Geometric mean: To counter a 2-class imbalance in the dataset, another metric to determine the classification accuracy is the geometric mean score which is just the geometric mean of the true positive rate and true negative rate
We calculate the mean and standard error for these metrics using a set of values determined from 20 iterations of fivefold cross-validated scores, where each score is determined for each fold, leading to 100 samples for each statistic being used to find mean and standard deviation.

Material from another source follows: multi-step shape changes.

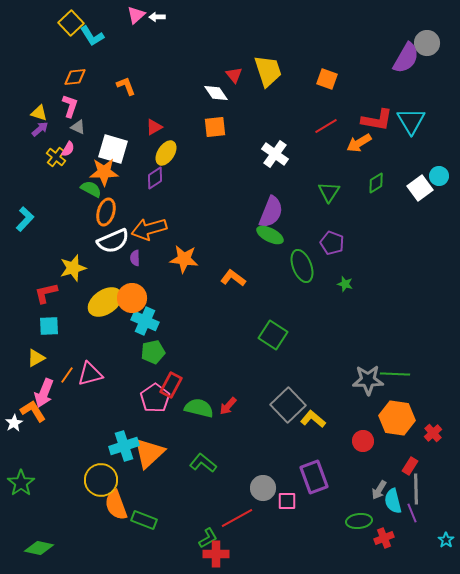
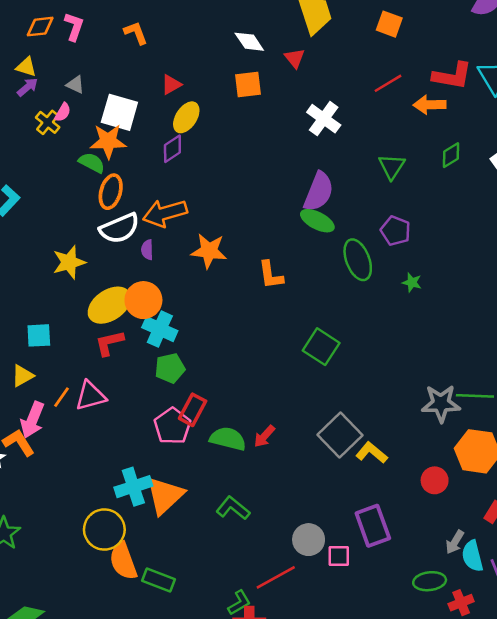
red triangle: (234, 75) -> (295, 58), moved
orange diamond: (75, 77) -> (40, 27), moved
pink L-shape: (70, 106) -> (74, 27), moved
orange arrow: (359, 143) -> (430, 105), turned 30
orange L-shape: (233, 278) -> (271, 275), turned -135
red L-shape: (46, 293) -> (109, 343), moved

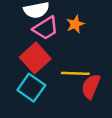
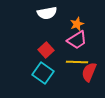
pink trapezoid: (46, 28) -> (77, 40), moved
red square: (35, 58) -> (46, 50), size x0.7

Further, we performed permutation testing to determine the statistical significance of the model. We tested the model for f1 score averaged over 20 iterations of fivefold cross-validation and then ran 100 random permutations of the target data pairings to input features to estimate the p-value score of the model. We observed the mean of the final model score (i.e., the f1 score for every run), and mean and standard deviation of p-values (which is a measure of fraction of how many random permutation runs performed better than the original model) over a set of 5 permutation test runs (where each run included 100 permutations, as noted just above).
Feature ranking and selection strategy
The datasets had a high feature-to-sample ratio so dimensional reduction and feature selection were an important step to filter out unwanted features. We explored two approaches, including our own custom feature ranking algorithm and the algorithm used in XGBoost to assign a normalized importance score to each of the features.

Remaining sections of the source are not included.